Matthew and Elizabeth became clients of Jack A. Bass Managed Accounts a few years back, looking to manage their portfolio and put a retirement game plan in place. At 66, Matthew was considering retiring. Elizabeth could finally travel now that she was no longer the primary caregiver of her mother, who had passed the year prior. Together, we looked at their joint financial picture and analyzed the situation.

Then came some bad news: They wouldn’t be able to confidently cover living expenses if Matthew stopped working. They were shocked, because they’d done so much correctly—worked hard, lived within their means and consistently saved for retirement, putting away $2.3 million between retirement and non-qualified investments. Matthew even ran some preliminary retirement numbers online over the years to make sure they were on track.

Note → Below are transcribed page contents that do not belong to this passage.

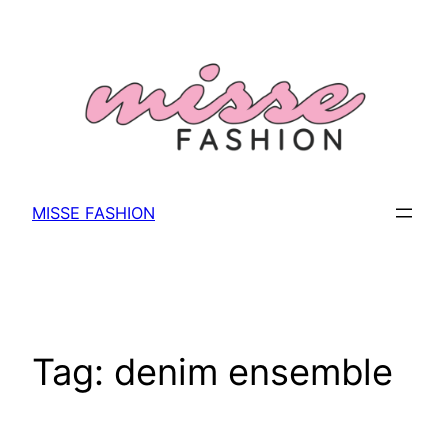
Skip
to
content
MISSE FASHION
Tag:
denim ensemble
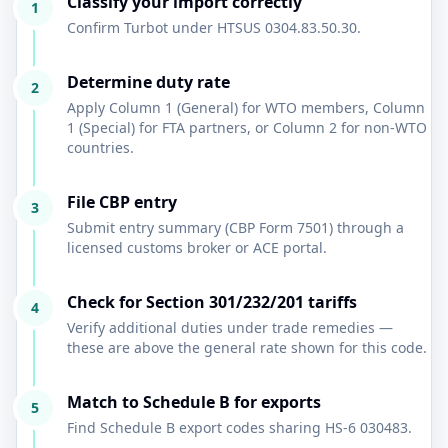
Classify your import correctly
1
Confirm Turbot under HTSUS 0304.83.50.30.
Determine duty rate
2
Apply Column 1 (General) for WTO members, Column
1 (Special) for FTA partners, or Column 2 for non-WTO
countries.
File CBP entry
3
Submit entry summary (CBP Form 7501) through a
licensed customs broker or ACE portal.
Check for Section 301/232/201 tariffs
4
Verify additional duties under trade remedies —
these are above the general rate shown for this code.
Match to Schedule B for exports
5
Find Schedule B export codes sharing HS-6 030483.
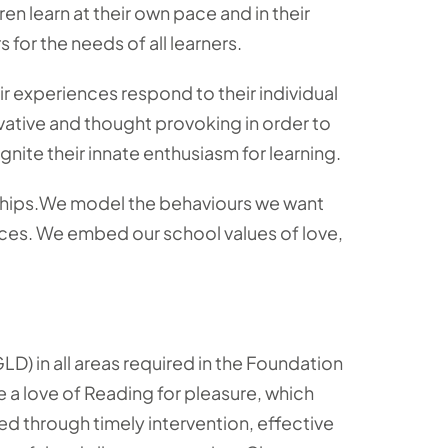
en learn at their own pace and in their
for the needs of all learners.
ir experiences respond to their individual
vative and thought provoking in order to
nite their innate enthusiasm for learning.
nships.We model the behaviours we want
ices. We embed our school values of love,
D) in all areas required in the Foundation
e a love of Reading for pleasure, which
red through timely intervention, effective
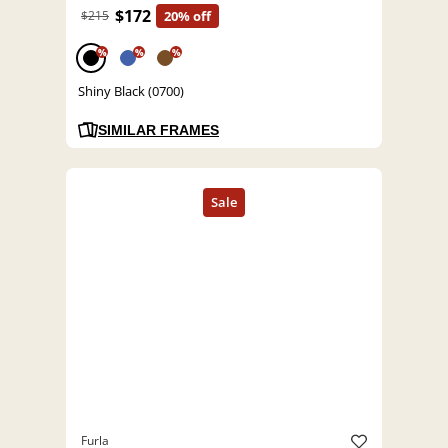
$172
$215
20% off
%
%
%
Shiny Black (0700)
SIMILAR FRAMES
Furla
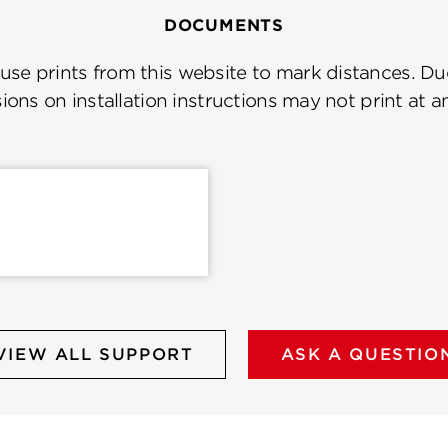
DOCUMENTS
se prints from this website to mark distances. Due
ions on installation instructions may not print at a
VIEW ALL SUPPORT
ASK A QUESTIO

Part of the problem was that Matthew’s planning assumptions were too rosy. He didn’t assume he’d have any variability on his portfolio returns, he didn’t assume he’d have health-care costs once Medicare kicked in, and he didn’t assume that retirement could last more than 20 years.

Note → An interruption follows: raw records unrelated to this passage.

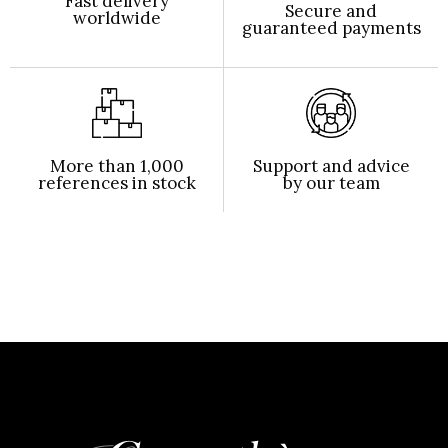
Fast delivery
Secure and
worldwide
guaranteed payments
More than 1,000
Support and advice
references in stock
by our team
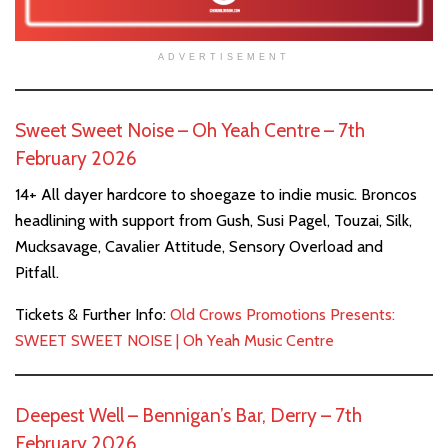
ADVERTISEMENT
Sweet Sweet Noise – Oh Yeah Centre – 7th
February 2026
14+ All dayer hardcore to shoegaze to indie music. Broncos
headlining with support from Gush, Susi Pagel, Touzai, Silk,
Mucksavage, Cavalier Attitude, Sensory Overload and
Pitfall.
Tickets & Further Info:
Old Crows Promotions Presents:
SWEET SWEET NOISE | Oh Yeah Music Centre
Deepest Well – Bennigan’s Bar, Derry – 7th
February 2026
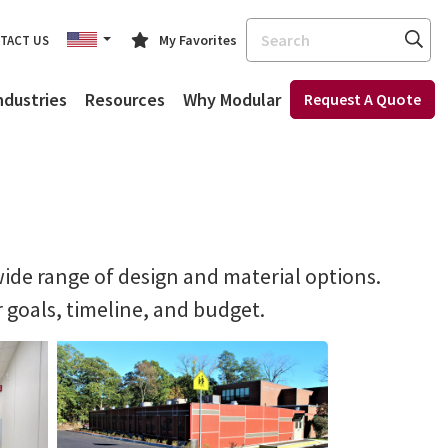
Search
My Favorites
TACT US
ndustries
Resources
Why Modular
Request A Quote
ide range of design and material options.
r goals, timeline, and budget.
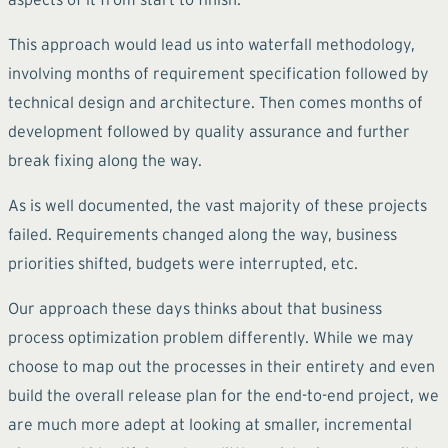
This approach would lead us into waterfall methodology,
involving months of requirement specification followed by
technical design and architecture. Then comes months of
development followed by quality assurance and further
break fixing along the way.
As is well documented, the vast majority of these projects
failed. Requirements changed along the way, business
priorities shifted, budgets were interrupted, etc.
Our approach these days thinks about that business
process optimization problem differently. While we may
choose to map out the processes in their entirety and even
build the overall release plan for the end-to-end project, we
are much more adept at looking at smaller, incremental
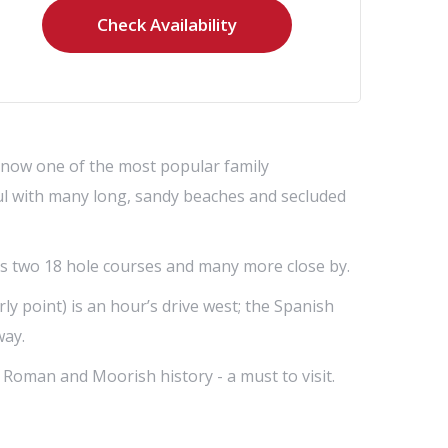
s now one of the most popular family
iful with many long, sandy beaches and secluded
its two 18 hole courses and many more close by.
ly point) is an hour’s drive west; the Spanish
way.
th Roman and Moorish history - a must to visit.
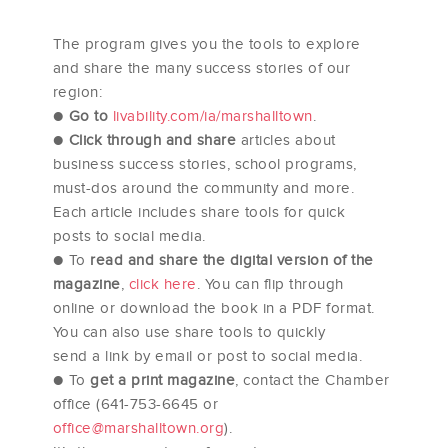
The program gives you the tools to explore
and share the many success stories of our
region:
●
Go to
livability.com/ia/marshalltown
.
●
Click through and share
articles about
business success stories, school programs,
must-dos around the community and more.
Each article includes share tools for quick
posts to social media.
● To
read and share the digital version of the
magazine
,
click here
. You can flip through
online or download the book in a PDF format.
You can also use share tools to quickly
send a link by email or post to social media.
● To
get a print magazine
, contact the Chamber
office (641-753-6645 or
office@marshalltown.org
).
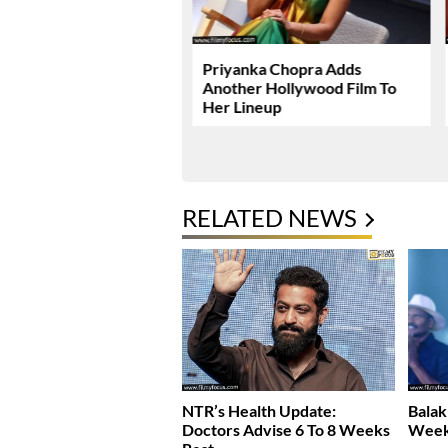
radise Teaser Roars
Priyanka Chopra Adds
Power
Another Hollywood Film To
Her Lineup
RELATED NEWS
NTR’s Health Update:
Balak
Doctors Advise 6 To 8 Weeks
Week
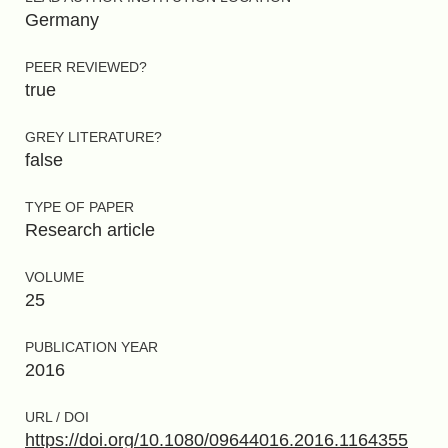
Germany
PEER REVIEWED?
true
GREY LITERATURE?
false
TYPE OF PAPER
Research article
VOLUME
25
PUBLICATION YEAR
2016
URL / DOI
https://doi.org/10.1080/09644016.2016.1164355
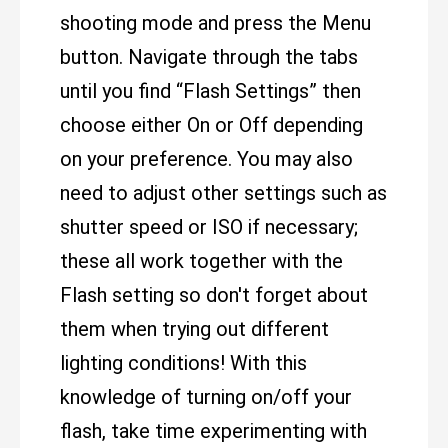
shooting mode and press the Menu
button. Navigate through the tabs
until you find “Flash Settings” then
choose either On or Off depending
on your preference. You may also
need to adjust other settings such as
shutter speed or ISO if necessary;
these all work together with the
Flash setting so don't forget about
them when trying out different
lighting conditions! With this
knowledge of turning on/off your
flash, take time experimenting with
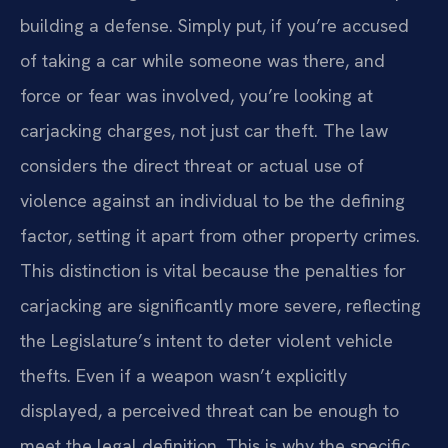
building a defense. Simply put, if you’re accused
of taking a car while someone was there, and
force or fear was involved, you’re looking at
carjacking charges, not just car theft. The law
considers the direct threat or actual use of
violence against an individual to be the defining
factor, setting it apart from other property crimes.
This distinction is vital because the penalties for
carjacking are significantly more severe, reflecting
the Legislature’s intent to deter violent vehicle
thefts. Even if a weapon wasn’t explicitly
displayed, a perceived threat can be enough to
meet the legal definition. This is why the specific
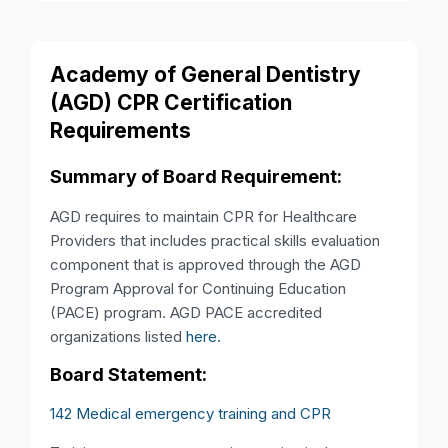
Academy of General Dentistry
(AGD) CPR Certification
Requirements
Summary of Board Requirement:
AGD requires to maintain CPR for Healthcare
Providers that includes practical skills evaluation
component that is approved through the AGD
Program Approval for Continuing Education
(PACE) program. AGD PACE accredited
organizations listed
here.
Board Statement:
142 Medical emergency training and CPR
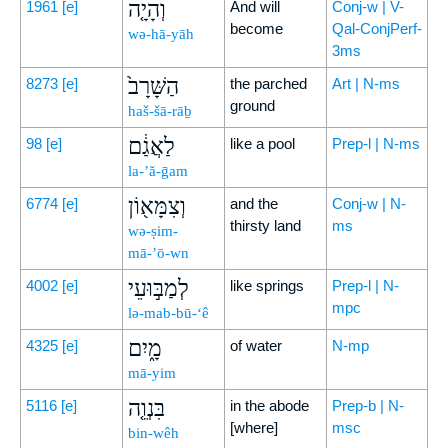
וְהָיָ֤ה
1961
[e]
And will
Conj-w | V-
become
Qal-ConjPerf-
wə-hā-yāh
3ms
הַשָּׁרָב֙
8273
[e]
the parched
Art | N-ms
ground
haš-šā-rāḇ
לַאֲגַ֔ם
98
[e]
like a pool
Prep-l | N-ms
la-’ă-ḡam
וְצִמָּא֖וֹן
6774
[e]
and the
Conj-w | N-
thirsty land
ms
wə-ṣim-
mā-’ō-wn
לְמַבּ֣וּעֵי
4002
[e]
like springs
Prep-l | N-
mpc
lə-mab-bū-‘ê
מָ֑יִם
4325
[e]
of water
N-mp
mā-yim
בִּנְוֵ֤ה
5116
[e]
in the abode
Prep-b | N-
[where]
msc
bin-wêh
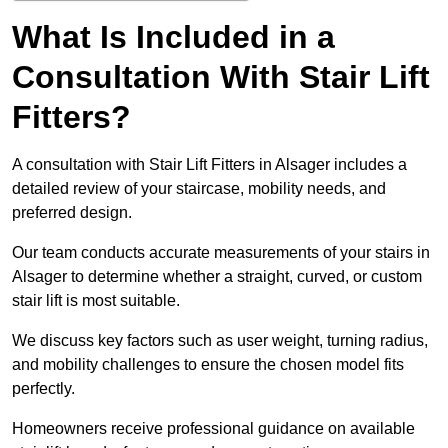
What Is Included in a
Consultation With Stair Lift
Fitters?
A consultation with Stair Lift Fitters in Alsager includes a
detailed review of your staircase, mobility needs, and
preferred design.
Our team conducts accurate measurements of your stairs in
Alsager to determine whether a straight, curved, or custom
stair lift is most suitable.
We discuss key factors such as user weight, turning radius,
and mobility challenges to ensure the chosen model fits
perfectly.
Homeowners receive professional guidance on available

We projected that if Matthew retired at 66, the couple would only have about a 70 percent chance of being able to cover lifestyle expenses without having to make adjustments to spending over time; if either of them experienced a modest long-term care event that ate into their resources, they would achieve only a 65 percent success rate.

Their miscalculations aside, the other part of Matthew’s and Elizabeth’s retirement problem was that they, like many other people, put others’ needs before their own, in traditional “sandwich generation” style.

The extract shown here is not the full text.